During the Deposition

  1. Camera: When using multiple screens, make sure your outline (or the document you will look at the most) is on the screen with your camera. Otherwise, it will seem like you are never looking directly at the witness, which can feel disjointed and even rude to a lay person who is not used to being in a deposition, let alone via Zoom.
  2. Video: Leave your video on for the sake of the court reporter. It can be very difficult to hear questions and objections via phone, so allowing the court reporter to see your face and watch your lips will make it easier for them to catch what you are saying. This will also ensure your objections make it on the record.
  3. Decorum: You should treat a remote deposition as an in-person deposition and act accordingly.
    1. First, make sure you are dressed appropriately. While suit and/or tie may not be necessary, you should still be dressed professionally. This means no logo t-shirts, hooded sweatshirts or unkempt hair. Fight the urge to wear pajama bottoms—emergencies happen and the last thing you want is to jump up to answer your front door and flash your sweatpants to all deposition participants.

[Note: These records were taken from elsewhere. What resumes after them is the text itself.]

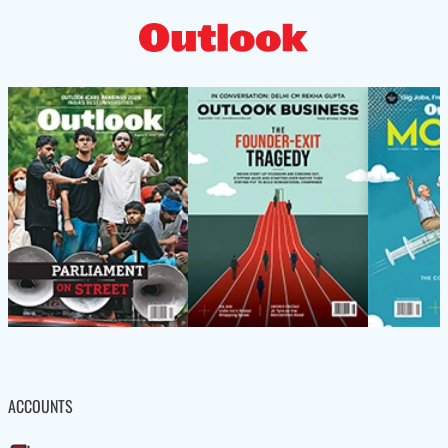
ACCOUNTS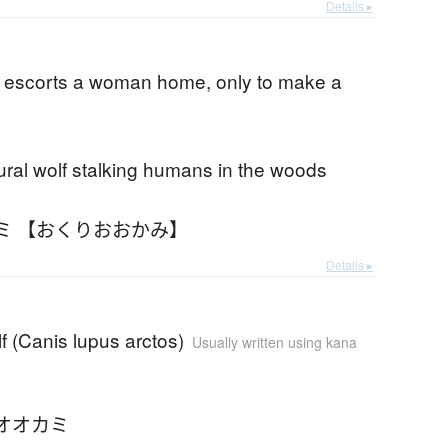
Details ▸
escorts a woman home, only to make a
ral wolf stalking humans in the woods
ミ 【おくりおおかみ】
Details ▸
lf (Canis lupus arctos)
Usually written using kana
オオカミ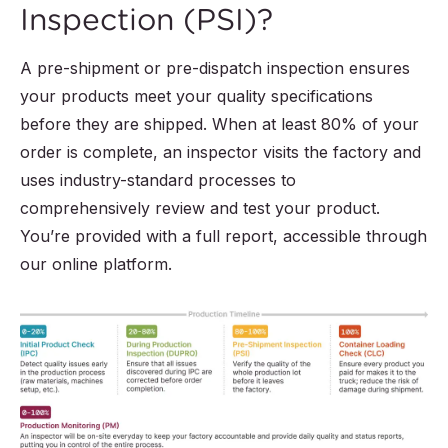
Inspection (PSI)?
A pre-shipment or pre-dispatch inspection ensures
your products meet your quality specifications
before they are shipped. When at least 80% of your
order is complete, an inspector visits the factory and
uses industry-standard processes to
comprehensively review and test your product.
You’re provided with a full report, accessible through
our online platform.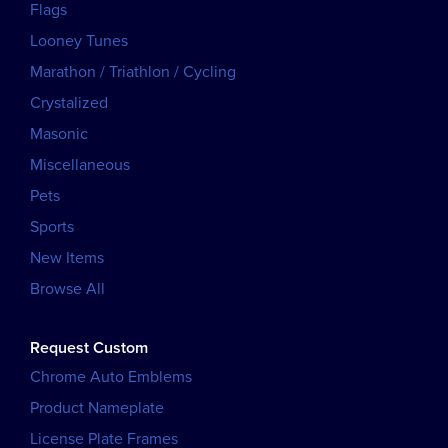
Flags
Looney Tunes
Marathon / Triathlon / Cycling
Crystalized
Masonic
Miscellaneous
Pets
Sports
New Items
Browse All
Request Custom
Chrome Auto Emblems
Product Nameplate
License Plate Frames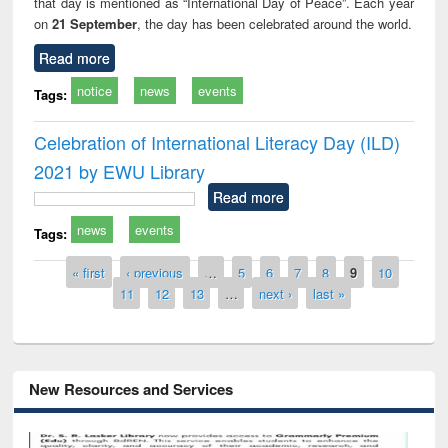
that day is mentioned as “International Day of Peace”. Each year
on
21 September
, the day has been celebrated around the world.
Read more
notice
news
events
Tags:
Celebration of International Literacy Day (ILD)
2021 by EWU Library
Read more
news
events
Tags:
Pages
« first
‹ previous
…
5
6
7
8
9
10
11
12
13
…
next ›
last »
New Resources and Services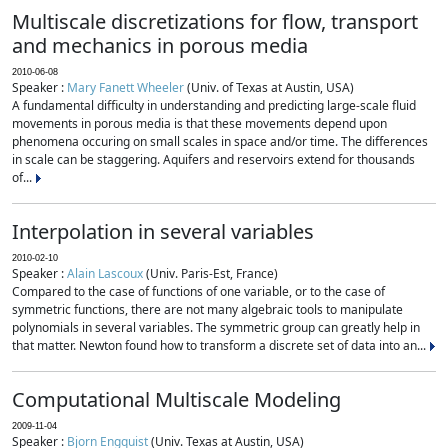
Multiscale discretizations for flow, transport
and mechanics in porous media
2010-06-08
Speaker :
Mary Fanett Wheeler
(Univ. of Texas at Austin, USA)
A fundamental difficulty in understanding and predicting large-scale fluid
movements in porous media is that these movements depend upon
phenomena occuring on small scales in space and/or time. The differences
in scale can be staggering. Aquifers and reservoirs extend for thousands
of...
Interpolation in several variables
2010-02-10
Speaker :
Alain Lascoux
(Univ. Paris-Est, France)
Compared to the case of functions of one variable, or to the case of
symmetric functions, there are not many algebraic tools to manipulate
polynomials in several variables. The symmetric group can greatly help in
that matter. Newton found how to transform a discrete set of data into an...
Computational Multiscale Modeling
2009-11-04
Speaker :
Bjorn Engquist
(Univ. Texas at Austin, USA)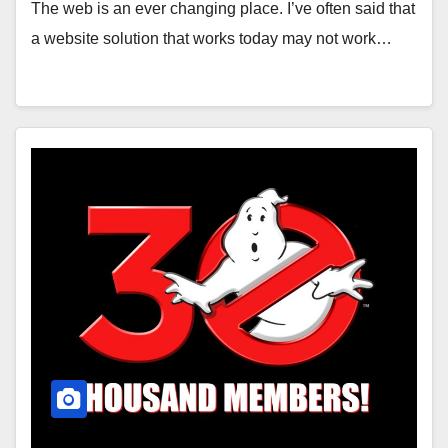
The web is an ever changing place. I’ve often said that
a website solution that works today may not work…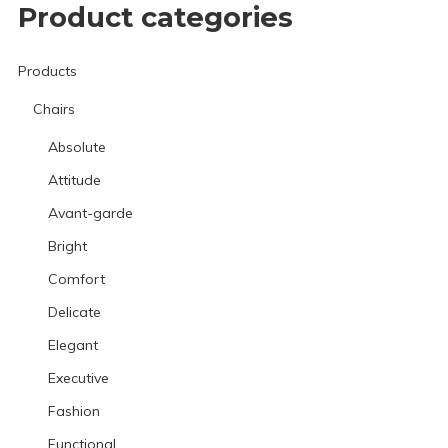
Product categories
Products
Chairs
Absolute
Attitude
Avant-garde
Bright
Comfort
Delicate
Elegant
Executive
Fashion
Functional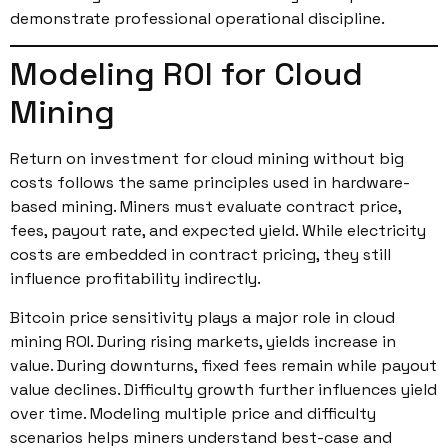
demonstrate professional operational discipline.
Modeling ROI for Cloud
Mining
Return on investment for cloud mining without big
costs follows the same principles used in hardware-
based mining. Miners must evaluate contract price,
fees, payout rate, and expected yield. While electricity
costs are embedded in contract pricing, they still
influence profitability indirectly.
Bitcoin price sensitivity plays a major role in cloud
mining ROI. During rising markets, yields increase in
value. During downturns, fixed fees remain while payout
value declines. Difficulty growth further influences yield
over time. Modeling multiple price and difficulty
scenarios helps miners understand best-case and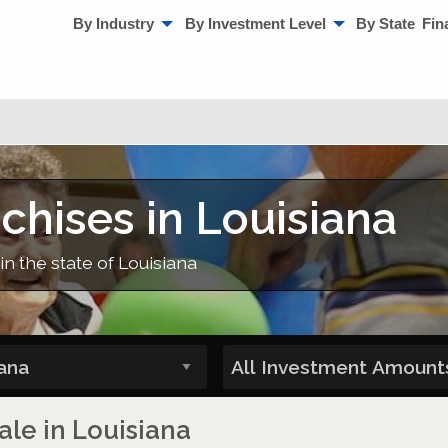
By Industry
By Investment Level
By State
Fin
chises in Louisiana
in the state of Louisiana
ale in Louisiana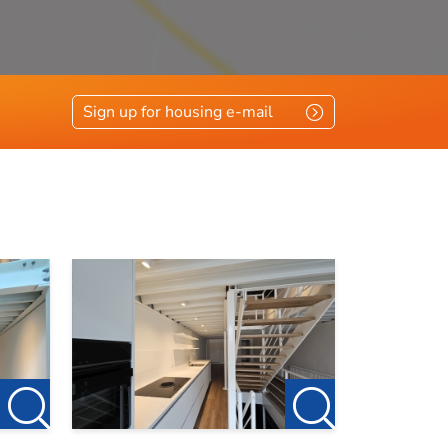
Sign up for housing e-mail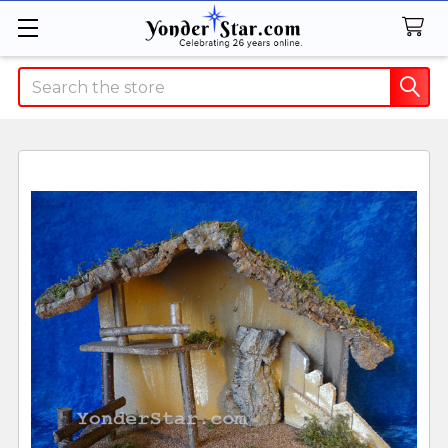
Search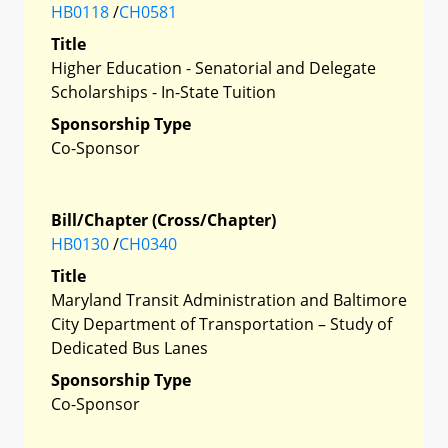
HB0118
/
CH0581
Title
Higher Education - Senatorial and Delegate
Scholarships - In-State Tuition
Sponsorship Type
Co-Sponsor
Bill/Chapter (Cross/Chapter)
HB0130
/
CH0340
Title
Maryland Transit Administration and Baltimore
City Department of Transportation – Study of
Dedicated Bus Lanes
Sponsorship Type
Co-Sponsor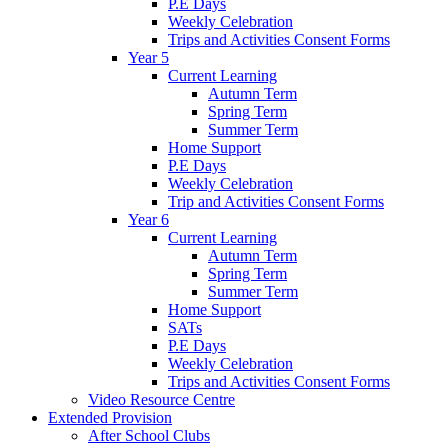
P.E Days
Weekly Celebration
Trips and Activities Consent Forms
Year 5
Current Learning
Autumn Term
Spring Term
Summer Term
Home Support
P.E Days
Weekly Celebration
Trip and Activities Consent Forms
Year 6
Current Learning
Autumn Term
Spring Term
Summer Term
Home Support
SATs
P.E Days
Weekly Celebration
Trips and Activities Consent Forms
Video Resource Centre
Extended Provision
After School Clubs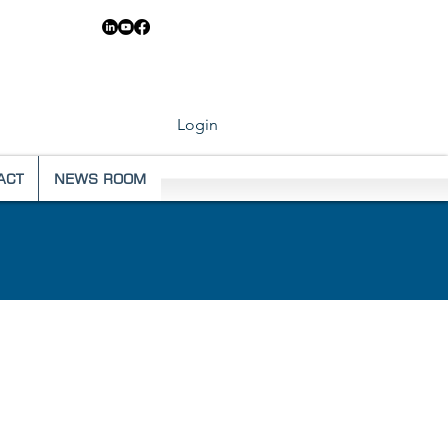
83 6546
Login
ACT
NEWS ROOM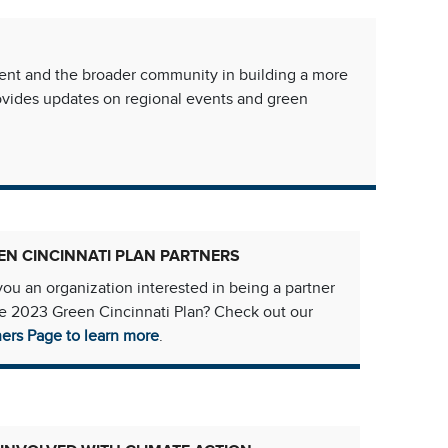
ment and the broader community in building a more
rovides updates on regional events and green
EN CINCINNATI PLAN PARTNERS
you an organization interested in being a partner
he 2023 Green Cincinnati Plan? Check out our
ners Page to learn more
.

    2. Second, do not eat or drink during the deposition. Breaks are taken regularly—use that time to grab a snack or drink a cup of coffee.
    3. Finally, do not forget to introduce yourself at the beginning of multi-party litigation as well as when you are actually questioning the witness. Depositions can feel adversarial but taking a moment to introduce yourself will humanize you to the witness and make your exchange feel less combative.
  4. Remote Stipulation: Be sure to check your local rules to determine if your state requires a stipulation to permit the court reporter to conduct the deposition remotely or if your state has adopted its own bill to permit remote depositions. California Code Section 225.310 requires that the deposition officer or court reporter be present with the deponent during the deposition. However, as of September 2020, Senate Bill 1146 allows a court reporter to swear in the witness and transcribe the deposition remotely in California. If a stipulation is needed, make sure to read it into the record before you begin asking any questions.